Exercise =>
Can you pull out each line of the data below that includes the word "Strategies"?

Records for the task =>
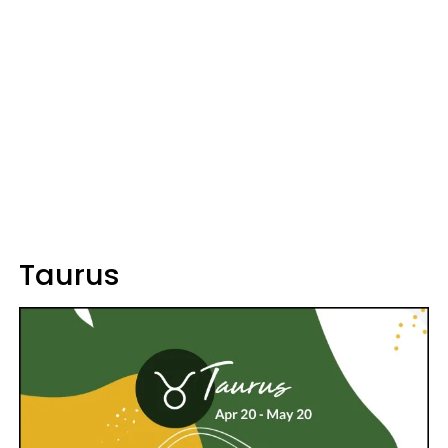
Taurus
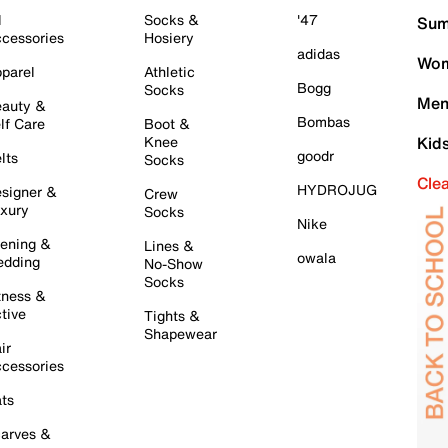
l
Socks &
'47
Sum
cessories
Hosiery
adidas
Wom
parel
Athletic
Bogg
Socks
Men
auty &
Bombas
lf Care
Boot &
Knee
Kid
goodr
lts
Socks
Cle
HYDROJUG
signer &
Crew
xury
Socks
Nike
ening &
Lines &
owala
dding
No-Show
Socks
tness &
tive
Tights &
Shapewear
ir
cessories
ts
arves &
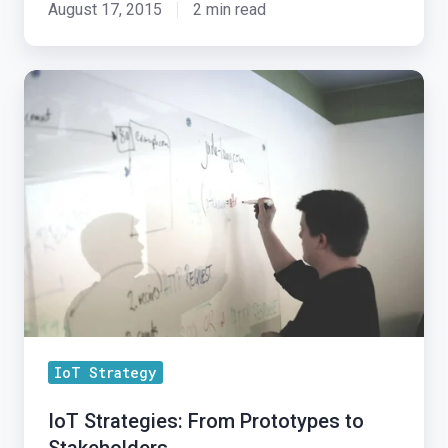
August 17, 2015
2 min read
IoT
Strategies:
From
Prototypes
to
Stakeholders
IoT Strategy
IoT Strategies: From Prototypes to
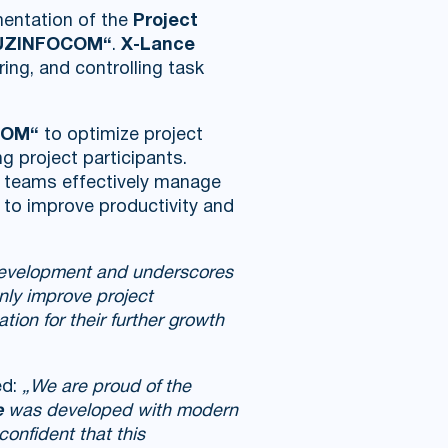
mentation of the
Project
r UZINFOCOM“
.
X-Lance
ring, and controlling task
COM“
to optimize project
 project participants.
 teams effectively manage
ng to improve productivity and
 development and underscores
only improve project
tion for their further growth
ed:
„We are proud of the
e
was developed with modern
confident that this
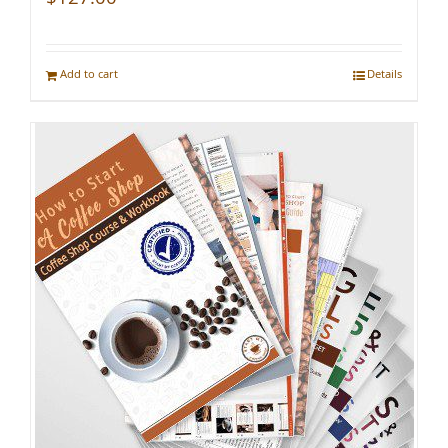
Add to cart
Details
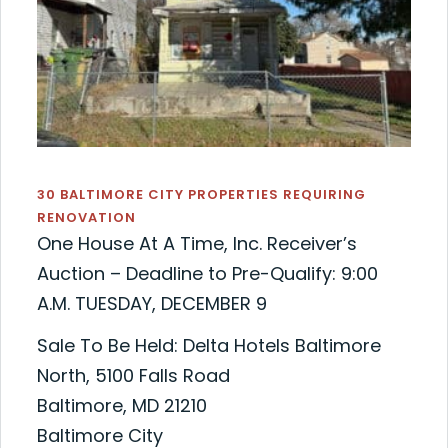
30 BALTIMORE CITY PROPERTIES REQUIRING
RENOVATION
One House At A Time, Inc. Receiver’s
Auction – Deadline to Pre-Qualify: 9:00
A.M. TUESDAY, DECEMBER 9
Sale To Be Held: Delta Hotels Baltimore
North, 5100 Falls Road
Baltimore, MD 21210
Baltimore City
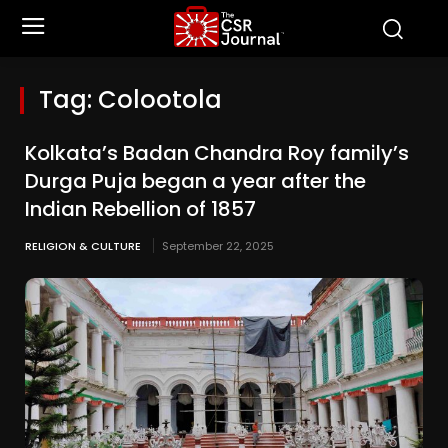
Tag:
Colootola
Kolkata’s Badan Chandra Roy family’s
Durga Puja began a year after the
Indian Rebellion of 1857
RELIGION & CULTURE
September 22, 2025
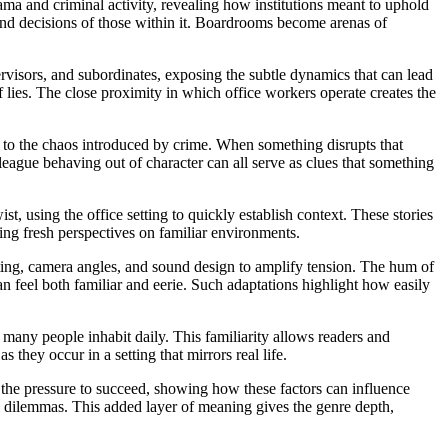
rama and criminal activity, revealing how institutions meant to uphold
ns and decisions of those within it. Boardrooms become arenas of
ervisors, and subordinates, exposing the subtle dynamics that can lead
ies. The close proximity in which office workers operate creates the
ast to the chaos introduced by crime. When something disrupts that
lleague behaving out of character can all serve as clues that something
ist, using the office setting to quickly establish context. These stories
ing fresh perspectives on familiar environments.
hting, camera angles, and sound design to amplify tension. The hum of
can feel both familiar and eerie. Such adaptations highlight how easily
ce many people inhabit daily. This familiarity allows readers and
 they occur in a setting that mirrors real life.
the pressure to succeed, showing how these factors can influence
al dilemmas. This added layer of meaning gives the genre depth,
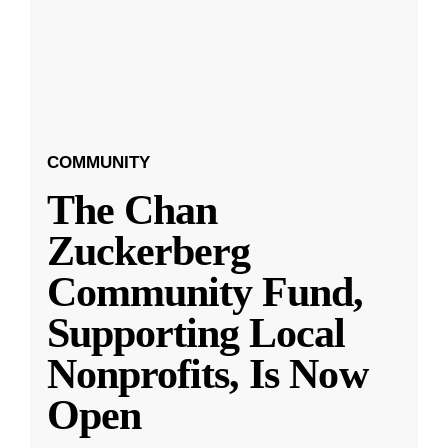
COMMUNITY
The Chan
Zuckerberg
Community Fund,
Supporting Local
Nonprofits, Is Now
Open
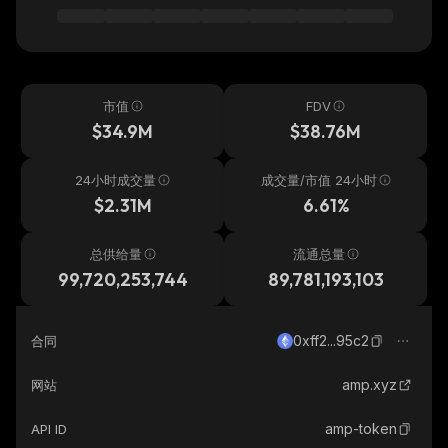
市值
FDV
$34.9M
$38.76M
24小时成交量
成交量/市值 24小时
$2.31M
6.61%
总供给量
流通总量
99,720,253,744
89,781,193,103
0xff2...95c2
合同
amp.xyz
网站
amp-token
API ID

Expected answer =>
Strategies:
IoT Strategies: From Prototypes to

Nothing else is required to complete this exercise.